End to end Data Lineage automatically recorded by the tools. Better metadata management of the systems will allow users to easily see where the data came from and what transformations they have undergone, improving confidence in the data and reports. Systems will also be self-documenting and provide users with more information and simplify ongoing maintenance.

Integrated, real-time data Quality as a means of measuring the accuracy of operational process performance. This would provide cross-system validation and verify the business process performance by monitoring the accuracy of data, leading to better and more dynamic process modeling, re-processing of business processes and thus efficiency gains.

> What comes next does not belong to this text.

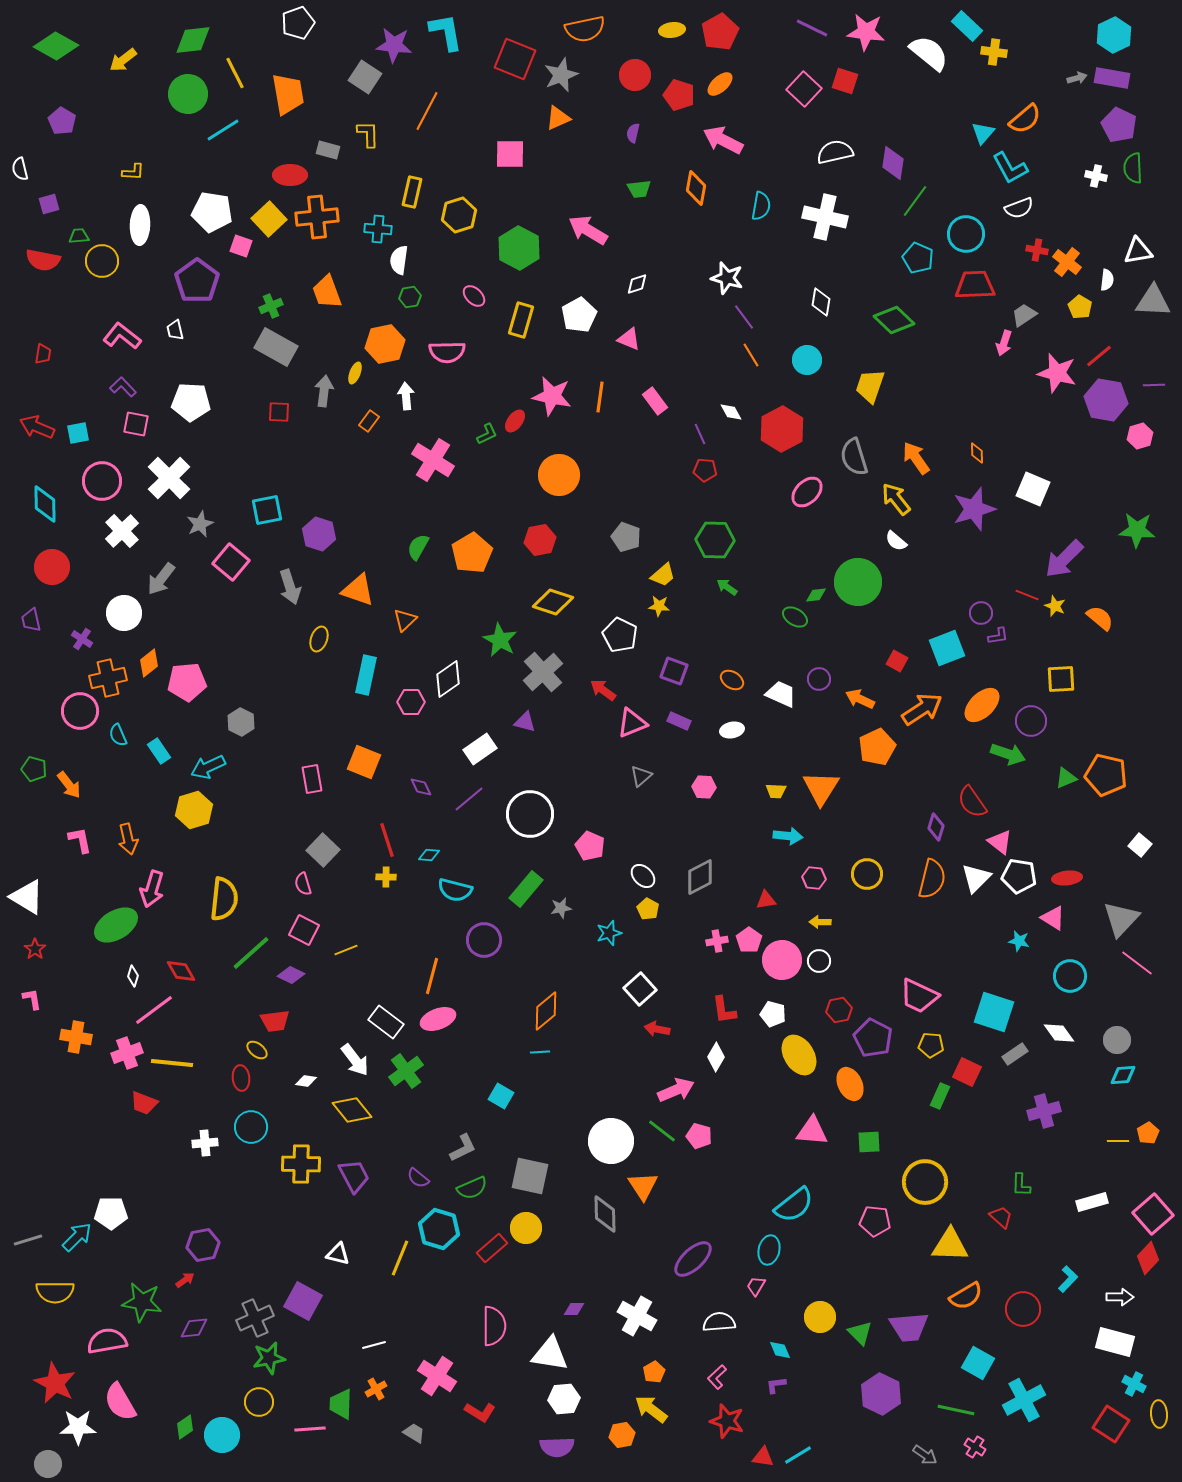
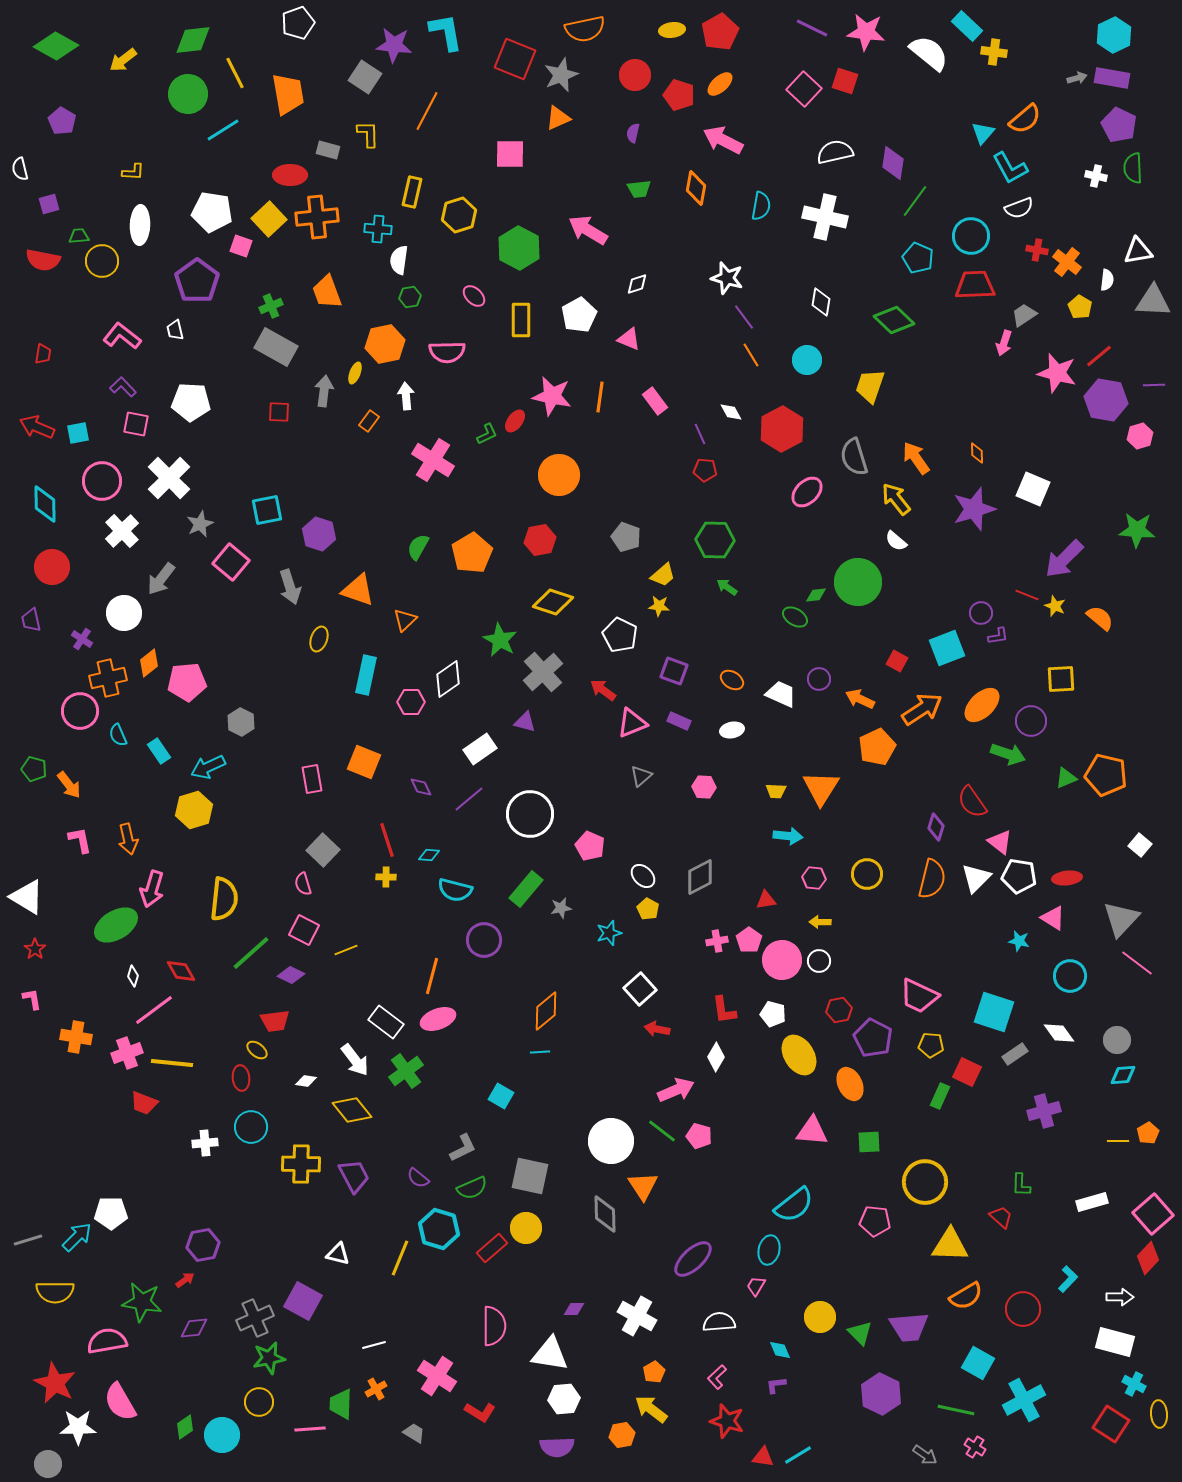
cyan circle at (966, 234): moved 5 px right, 2 px down
yellow rectangle at (521, 320): rotated 16 degrees counterclockwise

Packaged analytical applications as funding systems in the 80s and packed ERP (Enterprise Requirement Planning) in the 90s. Packaged BI may become the standard in this decade. Why build your own data warehouse and package of reports and dashboards from scratch when your business is similar to many others? Purchase packaged items and use quick installation templates and tools to configure them to meet your exact needs. This quick implementation capability then supports you as your business evolves.



BI for the masses:
As information becomes more critical to managing operational efficiency, more people need access to this information. Now, BI tools can technically and cost-effectively give more people access to information, BI for the masses is now a reality and can significantly improve a business. The increased presence of Microsoft in the BI space will also increase the use of BI and make it more attractive. BusinessObjects’ acquisition of Crystal and recent release of XI will also extend BI to more people inside and outside the organization – now everyone can have secure access to information!

conclusion

The potential benefits of a BI / DWH implementation are enormous, but too many companies fail to realize these: lack of experience, poor design, poor choice and use of tools, poor data quality management, poor or no project management, limited understanding of the importance of metadata, no realization that if successful, it will inevitably evolve and grow, give limited attention to the importance of education ….. with all these areas to consider using a specialist consulting firm like IT Performs makes significant sense.